“On nous a pris pour des fous”: avec ses montres haut de gamme qui ambitionnent une fabrication “100% française” pour son dernier modèle, la jeune entreprise mulhousienne Apose entend contribuer au “renouveau” de l’horlogerie hexagonale.
Damien Stroka et Angela Schnaebele – AFP
“On nous a pris pour des fous”: avec ses montres haut de gamme qui ambitionnent une fabrication “100% française” pour son dernier modèle, la jeune entreprise mulhousienne Apose entend contribuer au “renouveau” de l’horlogerie hexagonale.
“Au départ, quand on a dit qu’on voulait fabriquer tout en France, ou majoritairement France, on ne nous a pas crus”, confie Didier Finck, 36 ans, cofondateur de la PME avec Ludovic Zussa, 38 ans. “Fabriquer en France est complexe”, abonde ce dernier, la plupart des acteurs hexagonaux de la filière opérant en effet pour l’industrie horlogère suisse, référence en la matière.
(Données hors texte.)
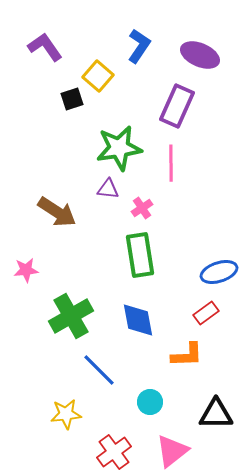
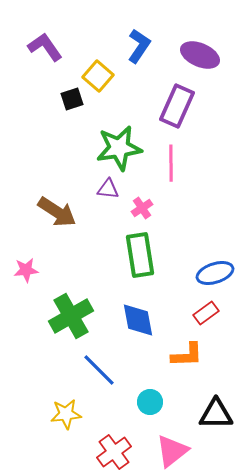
blue ellipse: moved 4 px left, 1 px down
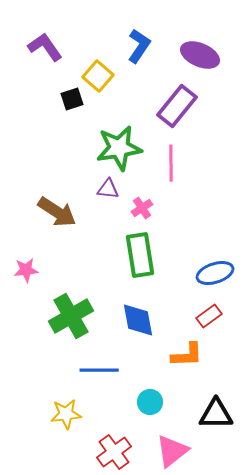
purple rectangle: rotated 15 degrees clockwise
red rectangle: moved 3 px right, 3 px down
blue line: rotated 45 degrees counterclockwise
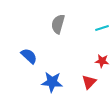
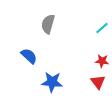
gray semicircle: moved 10 px left
cyan line: rotated 24 degrees counterclockwise
red triangle: moved 9 px right; rotated 21 degrees counterclockwise
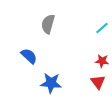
blue star: moved 1 px left, 1 px down
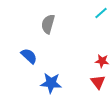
cyan line: moved 1 px left, 15 px up
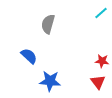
blue star: moved 1 px left, 2 px up
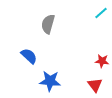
red triangle: moved 3 px left, 3 px down
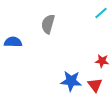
blue semicircle: moved 16 px left, 14 px up; rotated 42 degrees counterclockwise
blue star: moved 21 px right
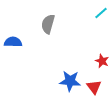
red star: rotated 16 degrees clockwise
blue star: moved 1 px left
red triangle: moved 1 px left, 2 px down
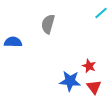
red star: moved 13 px left, 5 px down
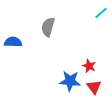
gray semicircle: moved 3 px down
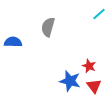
cyan line: moved 2 px left, 1 px down
blue star: rotated 10 degrees clockwise
red triangle: moved 1 px up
Pour le mouvement, l’ensemble des pièces qui font fonctionner la montre, ils ont noué un partenariat avec Péquignet, unique maison horlogère de l’Hexagone à fabriquer son propre mécanisme. Basée dans le berceau de l’horlogerie française, à Morteau dans le Doubs, cette manufacture de luxe leur a proposé son calibre EPM03. Mais sur les 180 composants de celui-ci, 28% sont toutefois créés en Suisse. “Certaines compétences n’existent plus en France”, notamment “depuis les années 70 avec l’arrivée du quartz”, explique Dani Royer, président de Pequignet, entreprise de 22 salariés qui produit également ses propres montres avec “un maximum” de composants français depuis 50 ans. Il salue l’approche d’Apose, qui “permet d’accroître la visibilité de la vrai horlogerie française”.
"Horlogerie française de qualité"
“On est très peu nombreux à suivre cette démarche et plus il y aura ce genre de démarche, plus il y aura des possibilités pour réindustrialiser tous les types de composants (du mouvement) en France”, estime-t-il. “Il faut garder l’espoir de récréer une horlogerie française de qualité.” Pour les deux entrepreneurs alsaciens, l’idée de lancer leur propre marque prend forme alors qu’ils travaillent chez le géant horloger suisse Swatch. Didier Finck est dans le design, Ludovic Zussa du côté industriel.
“Dès le début, notre but, c’était de montrer qu’on pouvait faire une montre 100% en France”, insiste M. Finck. “On voulait aussi proposer une autre façon de lire l’heure, on ne voulait par exemple pas charger les cadrans”, mais des montres sobres et épurées, “avec une “patte” très française”, complète Ludovic Zussa. Après deux emprunts bancaires de 120 000 et 130 000 euros glanés auprès d’investisseurs, Apose commercialise fin 2020 sa première production, la N°3.
Chaque montre est assemblée à la main par Romain Thiriet, l’horloger d’Apose, dans les locaux de la marque à Mulhouse (Haut-Rhin). “Le challenge est vraiment particulier avec Apose”, explique M. Thiriet, 27 ans et également responsable technique de la jeune PME. Celui qui fabriquait auparavant des montres sur mesure ambitionne lui aussi de “contribuer au renouveau de l’horlogerie française”. Le passage à une montre de fabrication française fut long et complexe. En Suisse ou en Asie, “deux ou trois fournisseurs peuvent “vous faire la route””, explique Ludovic Zussa. Mais en France, c’est compliqué : par exemple, “il n’y a plus de fabriquant de cadrans” depuis 2000, ce qui nous a “obligés à passer par quatre fournisseurs”.
Longchamp pour les bracelets
“Environ une année” a été nécessaire “pour créer un pool de fournisseurs” exclusivement français, faire les prototypes et les valider. Au total, une quinzaine de fournisseurs participent au projet d’Apose, dont la maison Longchamp qui lui réserve ses chutes de cuir pour confectionner les bracelets.
Le résultat ? La N°3-100, proposée depuis avril en série limitée de 200 exemplaires à 2.250 euros. Le made in France “a un coût”, souligne le président de Péquignet. “On ne peut pas acheter une montre 50 euros et s’attendre à ce qu’elle soit fabriquée en France.” Une logique que les acheteurs comprennent de plus en plus, notamment depuis la pandémie de Covid, selon M. Royer.
Pour la suite, la jeune entreprise ambitionne d’ici 2024 d’embaucher “une dizaine” de personnes. “On est fier de prouver que l’horlogerie française n’est pas morte et qu’on a pu faire en un an et demi une montre 100% française”, la seule du marché, poursuit le designer. “On espère que d’autres vont nous suivre.”